Mr McConnell and Mr Reid said they were entering talks shortly after the meeting, and gave relatively upbeat assessments on their task.
Mr McConnell said he was "hopeful and optimistic" that he could present a comprise to his caucus by Sunday, just over 24 hours before the deadline.
His Democratic counterpart said he would "do everything I can" to make the deal happened.
But Mr Reid cautioned that "whatever we come up with is going to be imperfect".
The renewed effort towards a Senate deal that could pass both chambers comes after much of the focus in negotiations rested on House Speaker John Boehner.
An alternative plan proposed by Mr Boehner - which would have seen taxes rise only on those earning over $1m - failed in the House of Representatives late last week.

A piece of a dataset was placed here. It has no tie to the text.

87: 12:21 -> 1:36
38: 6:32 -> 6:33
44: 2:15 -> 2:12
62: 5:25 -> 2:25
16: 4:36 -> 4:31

Mr Boehner has called the lower chamber into session on Sunday. A staff member in the house speaker's office told Reuters that the House would consider Senate legislation.
"The Speaker told the president that if the Senate amends the House-passed legislation and sends back a plan, the House will consider it - either by accepting or amending," the unnamed aide said.
Mr Obama's plans to increase taxes on the wealthiest Americans have remained a point of division between the two parties since he won re-election in November.
Many Republicans oppose new taxes as a matter of principle, and are demanding cuts to what they see as deficit-inflating public spending, putting at risk healthcare and welfare benefit schemes popular with Democrats.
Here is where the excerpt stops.